▼▼▼
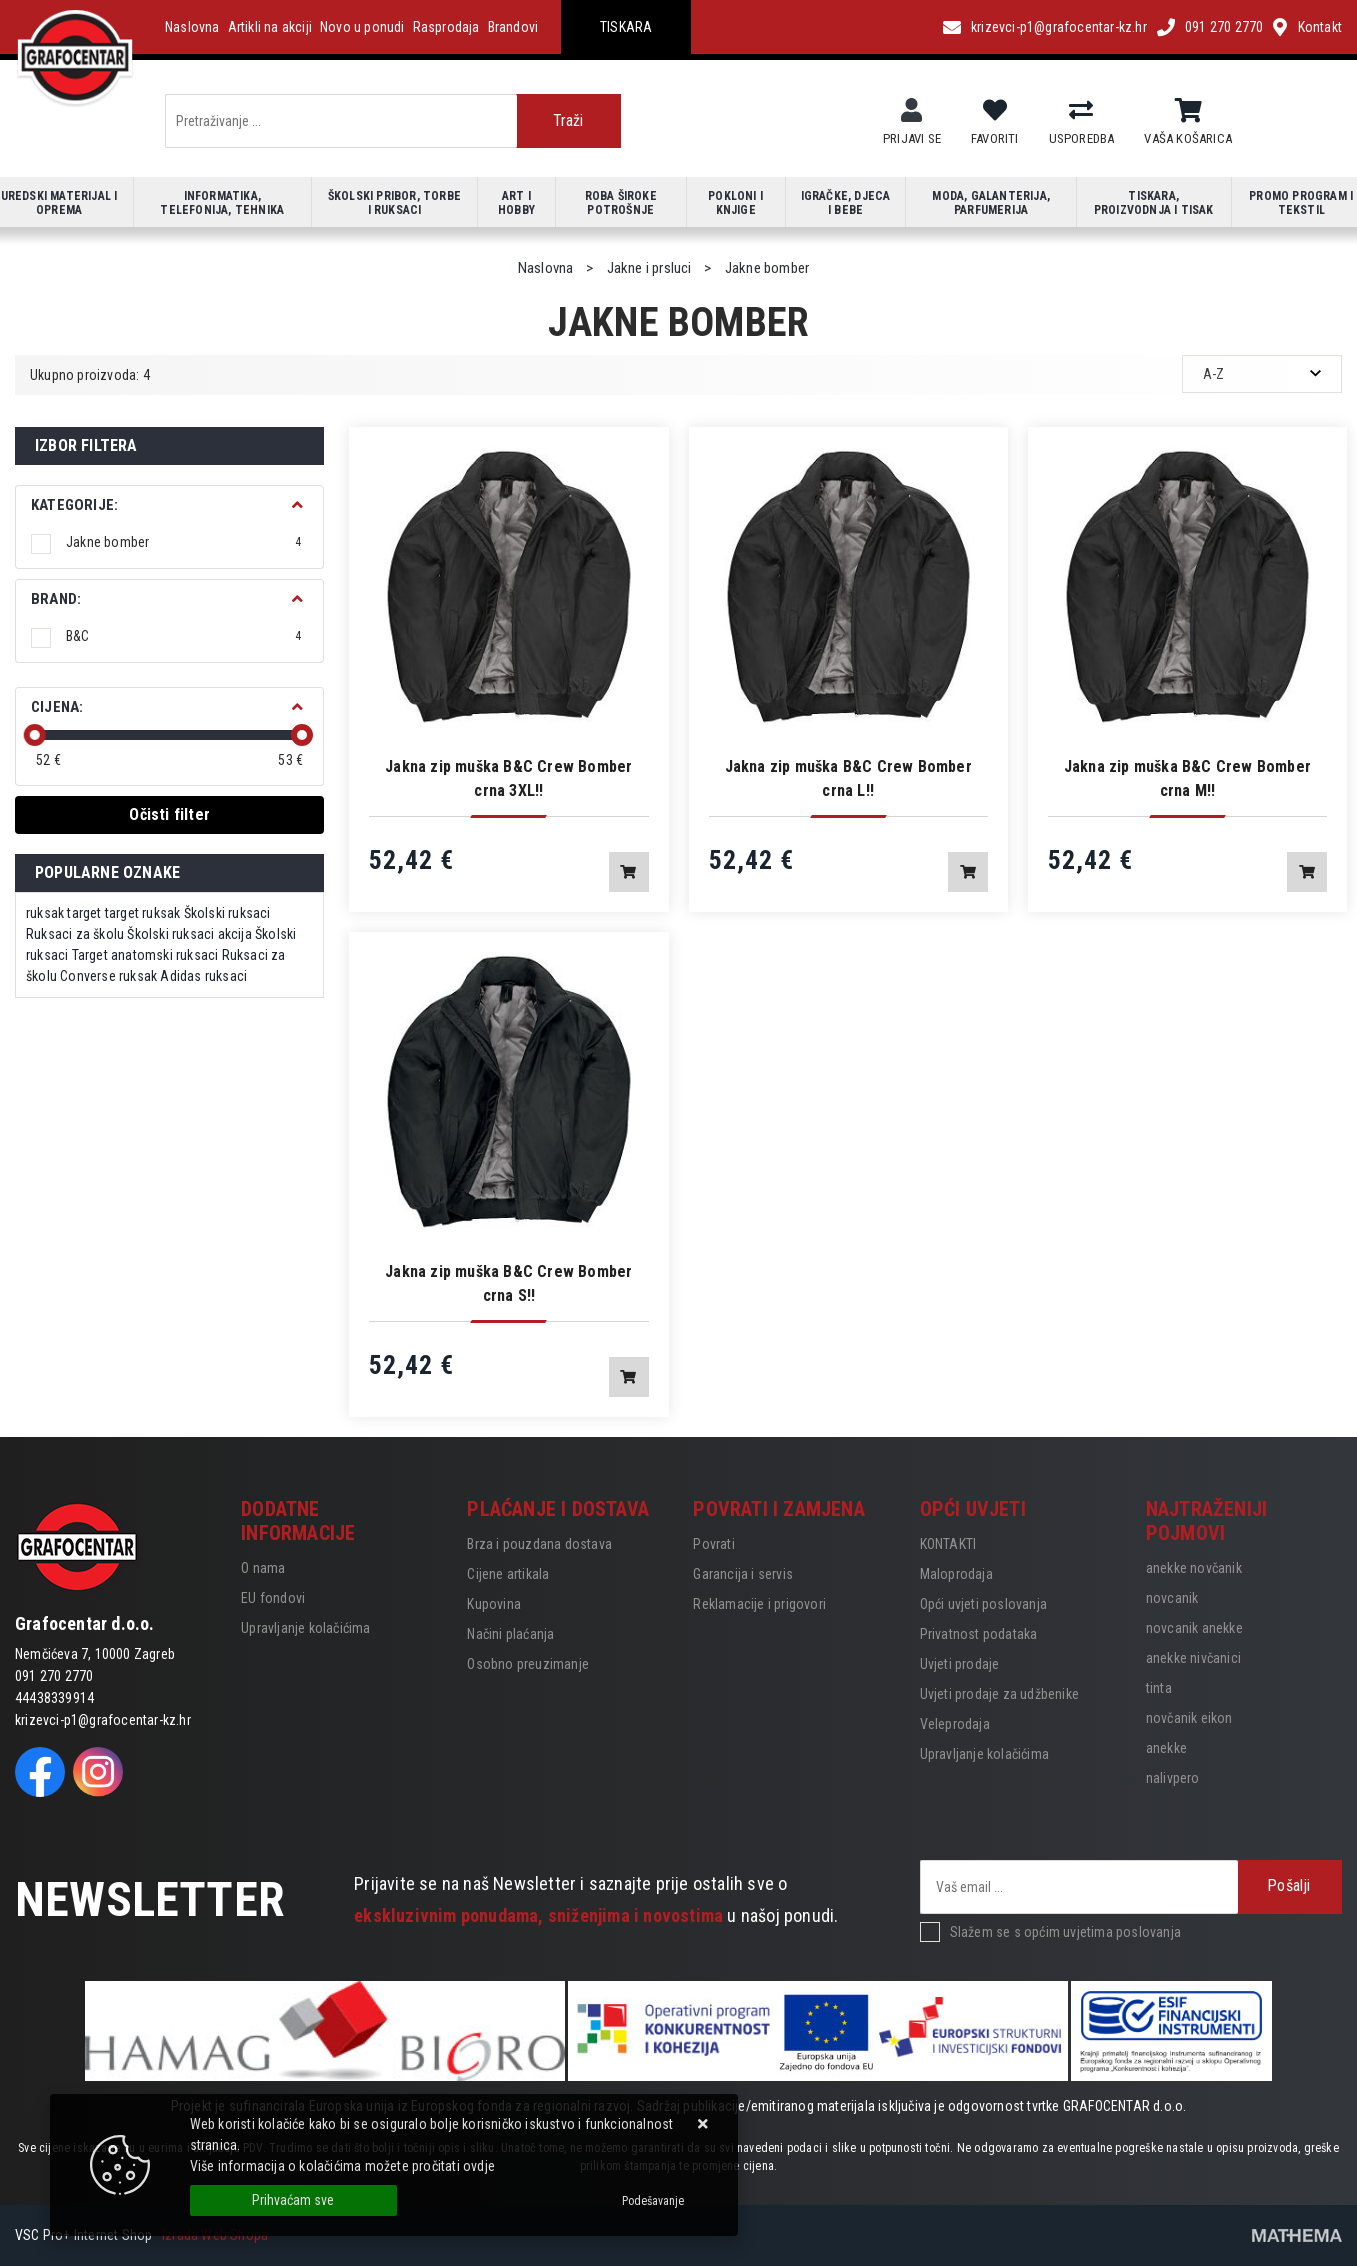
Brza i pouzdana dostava (539, 1544)
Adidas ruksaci (203, 976)
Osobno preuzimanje (528, 1664)
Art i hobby (516, 203)
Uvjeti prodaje (960, 1664)
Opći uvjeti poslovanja (983, 1604)
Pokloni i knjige (735, 203)
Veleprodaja (955, 1724)
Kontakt (1320, 27)
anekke (1166, 1748)
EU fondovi (273, 1598)
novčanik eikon (1189, 1718)
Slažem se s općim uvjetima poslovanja (1065, 1932)
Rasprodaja (446, 27)
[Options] (653, 2201)
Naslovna (192, 27)
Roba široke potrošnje (621, 203)
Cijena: (57, 707)
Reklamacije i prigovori (759, 1604)
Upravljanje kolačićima (305, 1628)
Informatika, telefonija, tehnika (222, 203)
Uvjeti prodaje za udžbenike (999, 1694)
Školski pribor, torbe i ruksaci (394, 203)
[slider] (35, 735)
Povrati (713, 1544)
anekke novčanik (1194, 1568)
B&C (183, 636)
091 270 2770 (1224, 27)
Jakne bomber (183, 542)
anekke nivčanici (1193, 1658)
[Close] (293, 2200)
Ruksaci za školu (75, 934)
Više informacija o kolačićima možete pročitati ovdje (342, 2166)
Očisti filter (169, 814)
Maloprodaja (956, 1574)
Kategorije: (74, 505)
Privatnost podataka (979, 1634)
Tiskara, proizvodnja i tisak (1154, 203)
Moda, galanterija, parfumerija (991, 203)
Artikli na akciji (270, 27)
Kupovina (494, 1604)
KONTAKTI (948, 1544)
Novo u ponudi (362, 27)
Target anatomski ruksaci (145, 955)
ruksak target (64, 913)
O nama (263, 1568)
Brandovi (513, 27)
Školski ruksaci (227, 913)
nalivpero (1173, 1778)
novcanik (1172, 1598)
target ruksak (143, 913)
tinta (1159, 1688)
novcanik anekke (1194, 1628)
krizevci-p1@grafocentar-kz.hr (1059, 27)
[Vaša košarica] (1188, 111)
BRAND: (56, 599)
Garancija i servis (743, 1574)
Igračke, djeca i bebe (846, 203)
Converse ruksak (108, 976)
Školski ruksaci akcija (189, 934)
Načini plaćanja (510, 1634)
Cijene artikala (508, 1574)
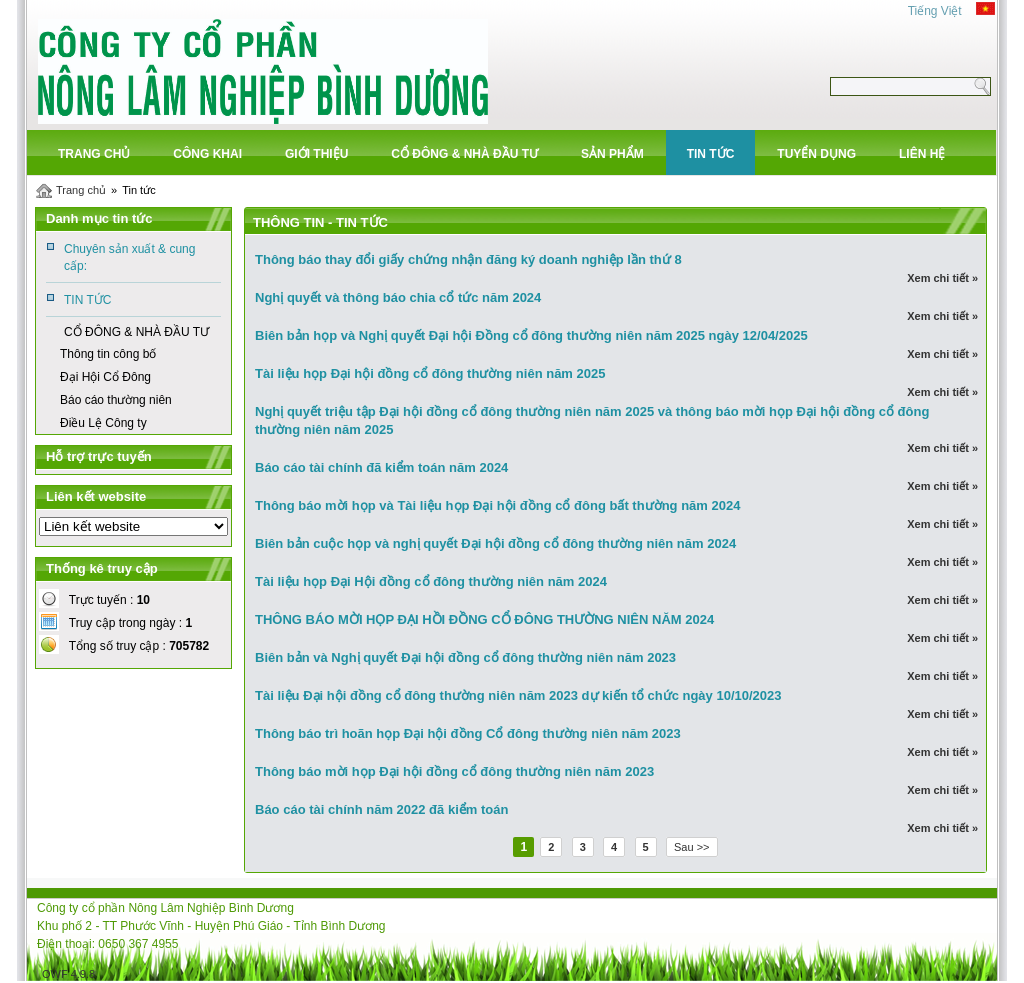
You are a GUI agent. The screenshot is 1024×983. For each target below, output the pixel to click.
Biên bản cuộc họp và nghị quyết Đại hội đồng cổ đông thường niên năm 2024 (495, 543)
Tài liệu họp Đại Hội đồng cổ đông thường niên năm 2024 (431, 581)
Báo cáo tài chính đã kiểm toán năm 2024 (381, 467)
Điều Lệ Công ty (103, 423)
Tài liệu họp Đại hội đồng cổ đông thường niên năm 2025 (430, 373)
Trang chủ (81, 190)
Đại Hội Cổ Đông (105, 377)
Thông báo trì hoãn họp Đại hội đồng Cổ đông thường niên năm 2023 (468, 733)
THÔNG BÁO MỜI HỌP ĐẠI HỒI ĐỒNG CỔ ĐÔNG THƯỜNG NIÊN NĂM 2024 (484, 619)
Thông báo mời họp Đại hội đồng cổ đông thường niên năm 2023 (454, 771)
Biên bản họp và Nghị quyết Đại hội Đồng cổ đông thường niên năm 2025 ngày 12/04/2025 (531, 335)
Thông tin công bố (108, 354)
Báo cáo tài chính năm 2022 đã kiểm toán (381, 809)
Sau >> (691, 847)
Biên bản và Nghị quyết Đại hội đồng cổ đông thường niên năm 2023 (465, 657)
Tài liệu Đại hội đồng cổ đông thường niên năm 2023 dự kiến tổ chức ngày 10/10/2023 (518, 695)
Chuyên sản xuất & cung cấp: (129, 257)
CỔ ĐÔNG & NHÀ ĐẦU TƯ (136, 332)
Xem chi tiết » (941, 278)
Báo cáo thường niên (116, 400)
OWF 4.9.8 (68, 974)
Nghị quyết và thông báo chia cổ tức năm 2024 (398, 297)
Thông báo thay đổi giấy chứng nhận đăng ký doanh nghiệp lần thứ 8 (468, 259)
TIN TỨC (87, 300)
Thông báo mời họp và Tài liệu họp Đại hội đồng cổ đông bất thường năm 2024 (497, 505)
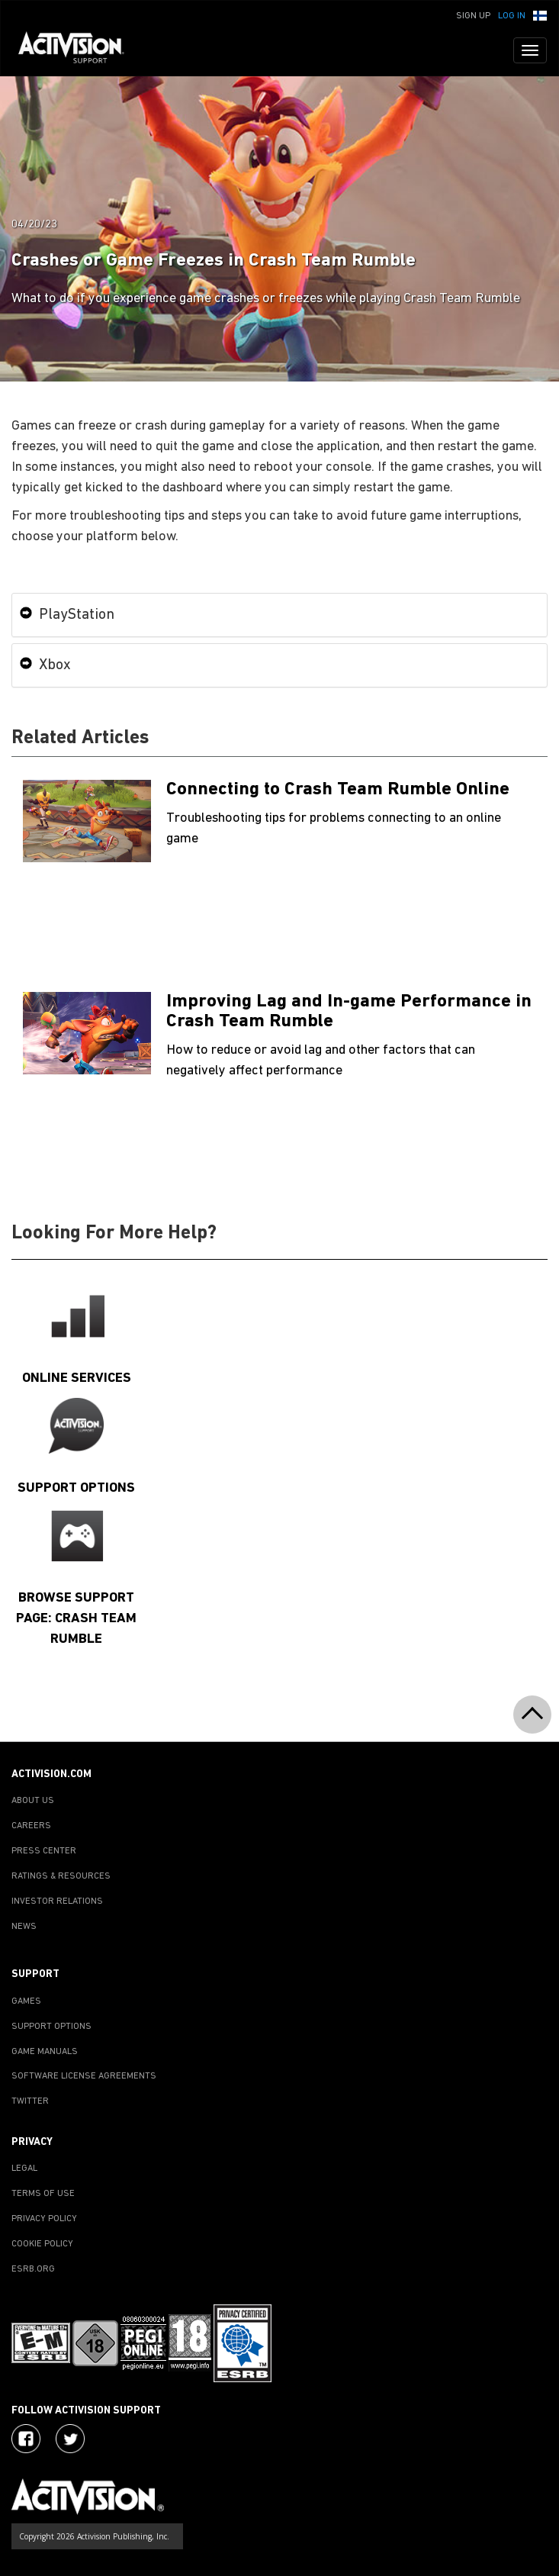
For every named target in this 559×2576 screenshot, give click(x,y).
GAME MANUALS (44, 2051)
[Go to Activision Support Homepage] (79, 50)
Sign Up (473, 16)
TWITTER (30, 2101)
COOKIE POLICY (42, 2244)
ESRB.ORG (33, 2269)
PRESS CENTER (43, 1851)
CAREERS (31, 1826)
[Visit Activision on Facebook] (25, 2438)
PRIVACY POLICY (44, 2218)
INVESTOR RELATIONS (57, 1901)
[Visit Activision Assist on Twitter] (70, 2438)
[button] (540, 14)
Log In (511, 16)
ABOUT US (32, 1800)
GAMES (26, 2001)
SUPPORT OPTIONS (51, 2026)
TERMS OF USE (43, 2193)
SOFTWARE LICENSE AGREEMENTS (83, 2076)
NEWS (24, 1926)
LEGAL (24, 2168)
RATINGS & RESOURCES (61, 1876)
▲▲▲
#### Work instruction
When you reach the line in the material above that holds "Thông báo mời họp Đại hội", begin reproducing lines exactly, and stop after the line that holds "Nghị quyết và".

#### Written response
Thông báo mời họp Đại hội đồng cổ đông thường niên năm 2023 (454, 771)
Biên bản họp và Nghị quyết Đại hội Đồng cổ đông thường niên năm 2025 ngày 12/04/2025 (531, 335)
Thông tin công bố (108, 354)
Báo cáo tài chính năm 2022 đã kiểm toán (381, 809)
Sau >> (691, 847)
Biên bản và Nghị quyết Đại hội đồng cổ đông thường niên năm 2023 (465, 657)
Tài liệu Đại hội đồng cổ đông thường niên năm 2023 dự kiến tổ chức ngày 10/10/2023 (518, 695)
Chuyên sản xuất & cung cấp: (129, 257)
CỔ ĐÔNG & NHÀ ĐẦU TƯ (136, 332)
Xem chi tiết » (941, 278)
Báo cáo thường niên (116, 400)
OWF 4.9.8 (68, 974)
Nghị quyết và thông báo chia cổ tức năm 2024 (398, 297)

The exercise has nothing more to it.